Paolo Saporiti è un cantautore milanese attivo da molti anni nell'ambiente musicale meneghino. A distanza di pochi mesi pubblica un nuovo album e lo fa in maniera molto particolare: strutturato su due dischi, le sei tracce che li compongono sono le stesse, ma allo stesso tempo molto diverse. Il primo disco è affidato alla produzione di Raffaele Abbate, che le rende canzoni a metà strada tra il blues e il cantautorato italiano in stile De Andrè e De Gregori, mentre il secondo è opera di Xabier Iriondo degli Afterhours. Il risultato è nettamente diverso, in totale contrasto uno con l'altro, vediamo perchè.

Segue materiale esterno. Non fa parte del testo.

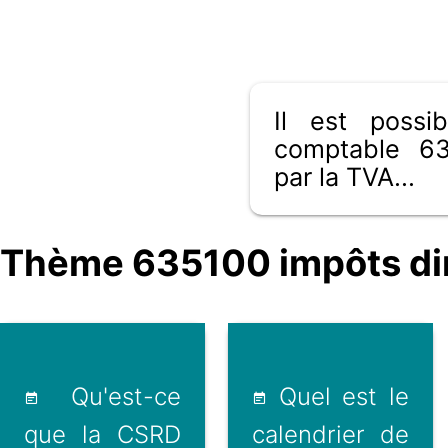
Il est poss
comptable 63
par la TVA...
Thème 635100 impôts dire
Qu'est-ce
Quel est le
que la CSRD
calendrier de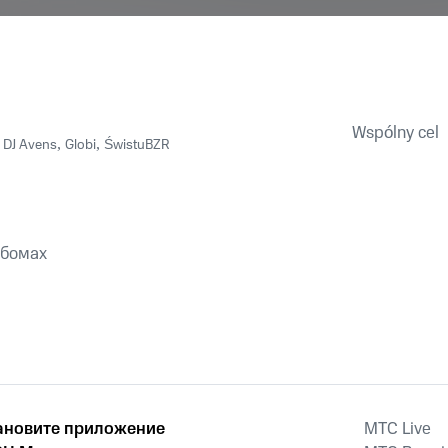
Wspólny cel
,
DJ Avens
,
Globi
,
ŚwistuBZR
ьбомах
ановите приложение
MTС Live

Il primo disco è intimo, da nottata passata in un bar mal illuminato a bere whiskey in preda ad un attacco di depressione, il secondo è un trip di LSD in formato musicale.
Problema: il bar mal illuminato del primo disco ha sede a Sin City (quella di Frank Miller, ma senza Jessica Alba) e il trip di LSD del secondo è un trip andato male, elefanti rosa che ballano inclusi.

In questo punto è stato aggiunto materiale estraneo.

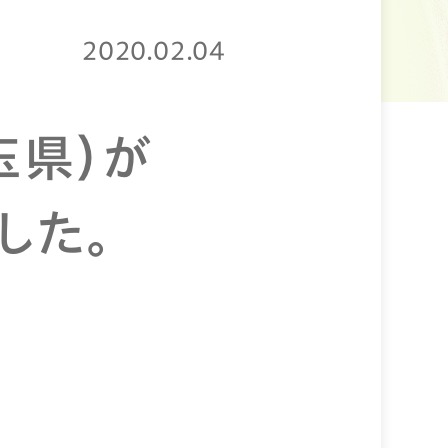
2020.02.04
玉県）が
した。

Tutto nasce dopo una telefonata alla madre che ha spinto Saporiti a scrivere queste sei tracce, tant'è che il complesso edipico è abbastanza lampante nei testi, a tratti persi nella ricerca del tempo perduto ma principalmente ripieni di quella deprimente sensazione di pesantezza allo stomaco tipica del pranzo natalizio.

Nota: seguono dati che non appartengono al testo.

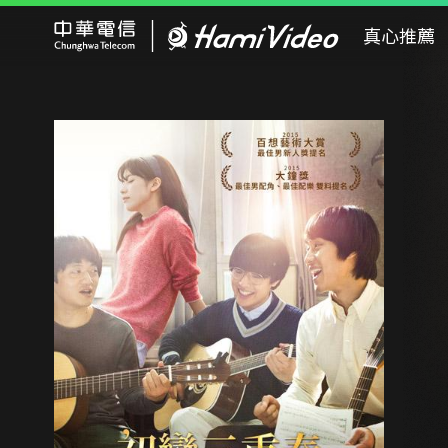
Hami Video
真心推薦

Per quanto l'esperimento possa essere interessante, ovvero vedere come la stessa canzone può essere interpretata in maniera differente in base a come la si arrangia e che tipo di strumentazione si usa (in questo caso approccio acustico minimale VS arrangiamenti elettronici al limite dell'otto bit) il fatto che manchi un riarrangiamento della traccia vocale, uguale in entrambi i casi, rende tutto piatto e monotono. Le differenze musicali sono minime, anche perchè nel missaggio la voce è messa in evidenza al punto che è l'unica cosa importante su cui l'orecchio riesce a concentrarsi. Dopo un po' il resto diventa rumore di fondo che a malapena si nota.
Il problema è che pure le linee vocali sono di una piattezza disarmante, al limite della cantilena.
Se l'intento era di condividere la propria inquietudine, non è esattamente questo il risultato raggiunto. L'ascoltatore, più che inquieto, rischia di ritrovarsi a togliere il CD dopo due canzoni. Se per inquietudine o semplicemente per noia, non è dato sapere. Il nobile intento della sperimentazione è lodevole, di certo questo alza il voto, ma in quanto a esecuzione, proprio non ci siamo.